(Saved data entries)
^^^^^^^^^^^^^^^^

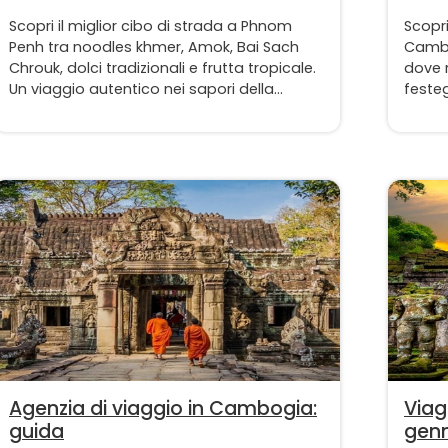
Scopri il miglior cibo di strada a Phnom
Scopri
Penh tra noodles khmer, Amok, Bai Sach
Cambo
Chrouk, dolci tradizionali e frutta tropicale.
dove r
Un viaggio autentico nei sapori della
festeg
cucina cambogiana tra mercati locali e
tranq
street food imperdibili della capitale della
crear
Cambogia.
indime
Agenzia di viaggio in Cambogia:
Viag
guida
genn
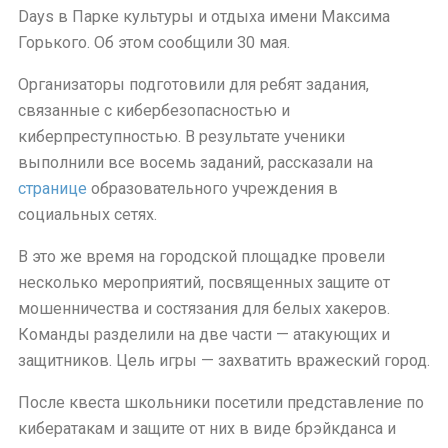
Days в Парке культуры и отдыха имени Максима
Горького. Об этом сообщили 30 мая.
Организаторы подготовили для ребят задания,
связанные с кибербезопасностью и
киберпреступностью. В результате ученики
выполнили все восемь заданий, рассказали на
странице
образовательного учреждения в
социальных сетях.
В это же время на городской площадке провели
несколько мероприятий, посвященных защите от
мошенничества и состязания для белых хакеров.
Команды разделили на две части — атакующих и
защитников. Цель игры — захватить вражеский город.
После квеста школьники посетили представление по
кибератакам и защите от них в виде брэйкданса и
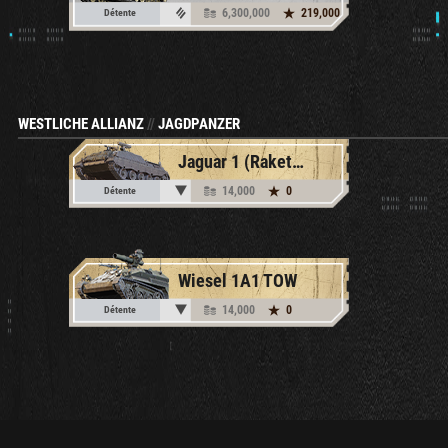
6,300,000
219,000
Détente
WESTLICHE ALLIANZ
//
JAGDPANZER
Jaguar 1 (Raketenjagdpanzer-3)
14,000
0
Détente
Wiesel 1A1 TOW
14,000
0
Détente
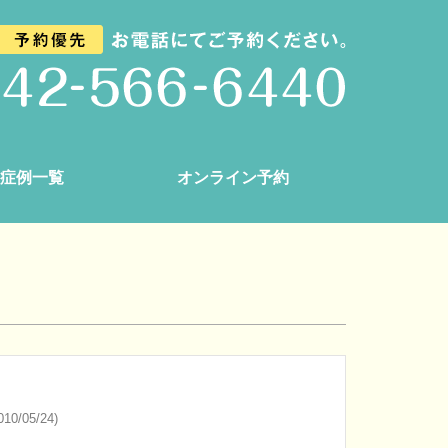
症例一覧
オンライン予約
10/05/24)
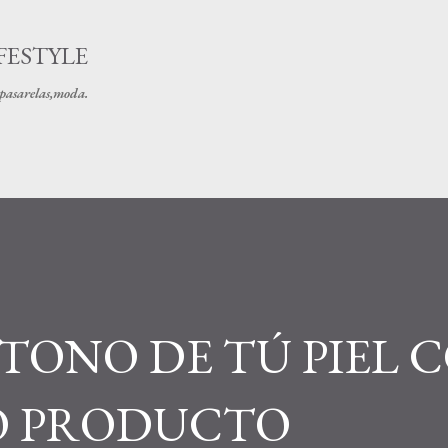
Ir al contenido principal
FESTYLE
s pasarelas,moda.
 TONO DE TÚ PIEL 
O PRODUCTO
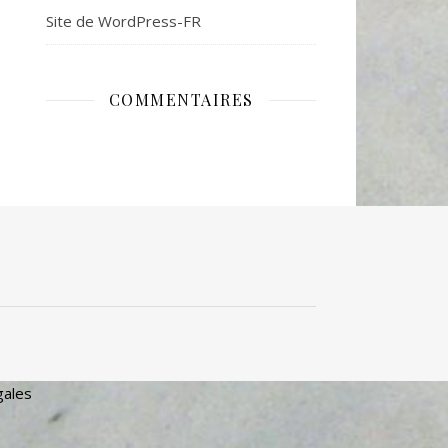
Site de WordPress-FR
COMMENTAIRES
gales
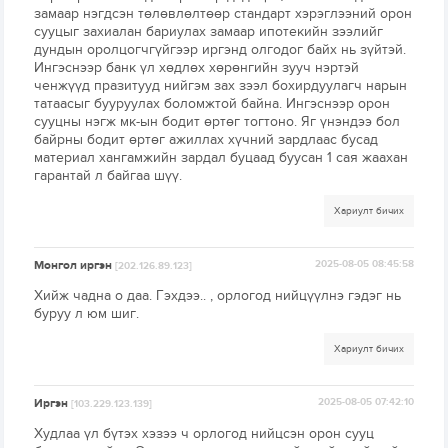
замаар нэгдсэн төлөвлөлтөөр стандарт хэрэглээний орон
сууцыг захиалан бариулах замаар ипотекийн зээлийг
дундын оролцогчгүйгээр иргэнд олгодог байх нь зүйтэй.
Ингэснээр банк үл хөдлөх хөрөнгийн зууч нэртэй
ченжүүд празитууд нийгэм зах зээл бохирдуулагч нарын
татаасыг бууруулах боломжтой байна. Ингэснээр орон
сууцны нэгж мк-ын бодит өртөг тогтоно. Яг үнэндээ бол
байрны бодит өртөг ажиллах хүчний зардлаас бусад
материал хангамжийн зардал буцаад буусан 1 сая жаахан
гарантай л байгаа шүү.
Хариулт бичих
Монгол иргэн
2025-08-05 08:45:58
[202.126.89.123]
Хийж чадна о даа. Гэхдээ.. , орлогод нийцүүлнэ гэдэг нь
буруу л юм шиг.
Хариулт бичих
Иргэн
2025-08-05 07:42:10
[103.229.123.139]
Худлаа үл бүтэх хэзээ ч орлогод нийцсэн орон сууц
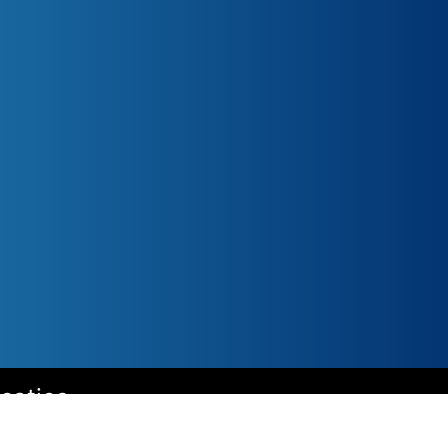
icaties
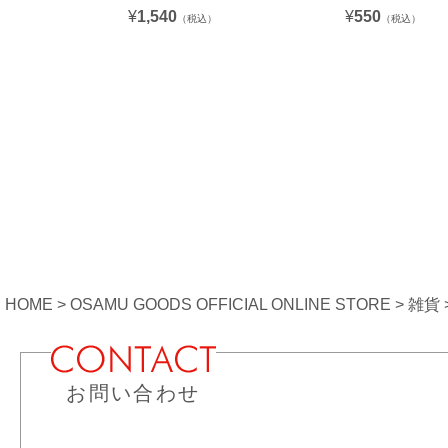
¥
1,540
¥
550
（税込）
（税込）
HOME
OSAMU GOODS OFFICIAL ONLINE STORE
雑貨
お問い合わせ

^^^^^^^^^^^^^^^^

The task:
Find every line of the data above that holds the word "бодит", then state how many there are and nothing else.

Reply:
2